Work task –
An exact reproduction of the records is required, with all pictures omitted.

Input records below:

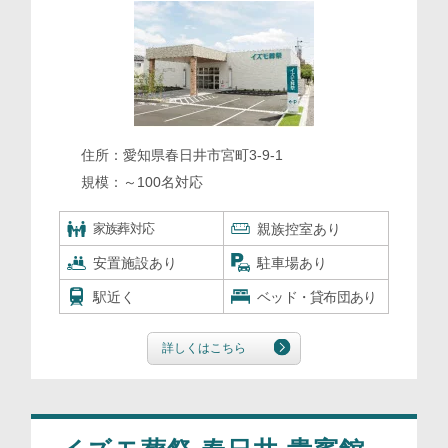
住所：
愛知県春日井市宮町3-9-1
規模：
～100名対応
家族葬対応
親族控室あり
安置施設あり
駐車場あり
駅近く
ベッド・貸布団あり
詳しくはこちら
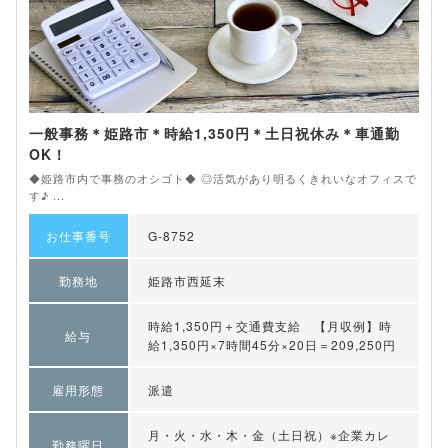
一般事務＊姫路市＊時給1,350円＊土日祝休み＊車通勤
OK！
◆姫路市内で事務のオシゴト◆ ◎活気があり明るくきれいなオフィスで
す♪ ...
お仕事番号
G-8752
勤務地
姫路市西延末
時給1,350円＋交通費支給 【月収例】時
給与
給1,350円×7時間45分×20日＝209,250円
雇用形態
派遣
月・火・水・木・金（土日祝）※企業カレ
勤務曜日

End of Input records.

Solution to the problem –
住所：
愛知県春日井市宮町3-9-1
規模：
～100名対応
家族葬対応
親族控室あり
安置施設あり
駐車場あり
駅近く
ベッド・貸布団あり
詳しくはこちら
一般事務＊姫路市＊時給1,350円＊土日祝休み＊車通勤
OK！
◆姫路市内で事務のオシゴト◆ ◎活気があり明るくきれいなオフィスで
す♪ ...
お仕事番号
G-8752
勤務地
姫路市西延末
時給1,350円＋交通費支給 【月収例】時
給与
給1,350円×7時間45分×20日＝209,250円
雇用形態
派遣
月・火・水・木・金（土日祝）※企業カレ
勤務曜日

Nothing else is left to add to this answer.